The 1947 UN Partition Plan (Resolution 181) was inherently unfair, allocating 56% of Mandatory Palestine (14,100 km²) to a Jewish state for a minority population (33%, 600,000 people) that owned 7% of the land, while the Arab majority (67%, 1.3 million) received 43% (11,500 km²). Jerusalem was to be an international city. The Jewish leadership accepted the plan as a step toward statehood, while the Arab leadership rejected it, arguing it violated self-determination. The ensuing 1947–1948 civil war and 1948 Arab-Israeli War saw Israel expand to 78% of Palestine (20,770 km²), displacing 750,000 Palestinians (the Nakba), with massacres like Deir Yassin fueling the exodus.
This 56% was not enough for Israel, which has since illegally
expanded through occupation, settlements, and annexation. The 1967
Six-Day War saw Israel occupy the West Bank, Gaza, East Jerusalem, and
the Golan Heights. The 2024 ICJ Advisory Opinion declares this
occupation unlawful, citing violations of Palestinian self-determination
through over 700,000 settlers in the West Bank and East Jerusalem,
illegal under the Fourth Geneva Convention (Article 49).
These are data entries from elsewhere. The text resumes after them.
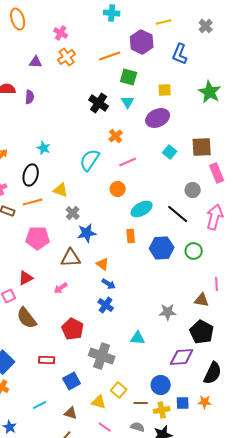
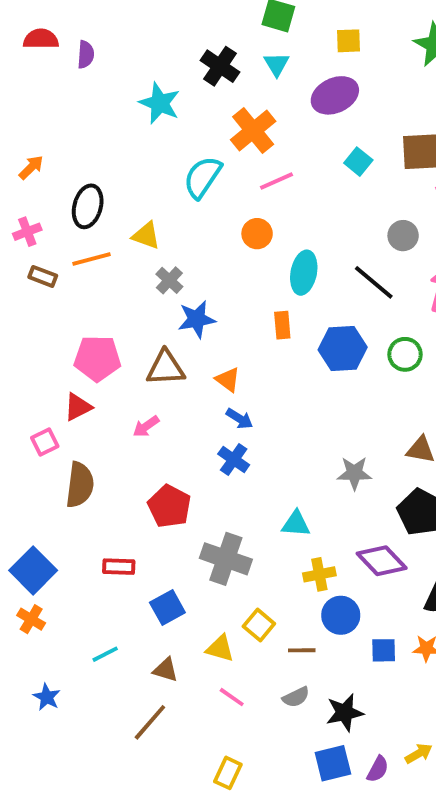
orange cross: (116, 136) -> (253, 130), size x1.6
cyan star: (44, 148) -> (160, 103), moved, size x1.5
cyan ellipse: (142, 209) -> (304, 273), turned -50
pink pentagon: (38, 238) -> (97, 358), moved
brown semicircle: (27, 318) -> (80, 485), turned -135
purple diamond: (182, 357) -> (382, 561), turned 50
yellow cross: (162, 410) -> (319, 574), moved
gray semicircle: (138, 427) -> (296, 697), turned 136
Palestinians face routine evictions, such as in Sheikh Jarrah, to make
way for settlers. Israel’s 1980 annexation of East Jerusalem as its
“undivided capital” is illegal, as reaffirmed by UN Resolution
A/RES/ES-10/24 (2024), which also condemns settlements and the
separation wall. These actions entrench Israel’s control, creating
“irreversible effects” that amount to annexation, further displacing
Palestinians and contradicting the principles of fairness in the
partition plan.
The Israel-Palestine conflict is marked by historical ironies and contemporary injustices that reveal profound double standards. Palestine provided refuge to Jewish immigrants when the world turned them away, yet now Israel displaces Palestinians while claiming no one will take them, ignoring its role in their plight. Zionist paramilitaries used terrorism to build a state, and Israel later engaged in similar acts—bombing airports, shooting down airliners—while labeling Hamas as terrorists, despite Begin’s own terrorist past. Human rights norms that enabled Israel’s creation are now violated against Palestinians, as seen in Gaza’s forcible transfer and blockade. The unfair 1947 partition, followed by Israel’s illegal expansion through settlements and annexation, continues this pattern of displacement, violating international law and Palestinian rights. These contradictions underscore the urgent need for accountability and a resolution that respects Palestinian self-determination, addressing the historical grievances and contemporary injustices at the heart of this conflict.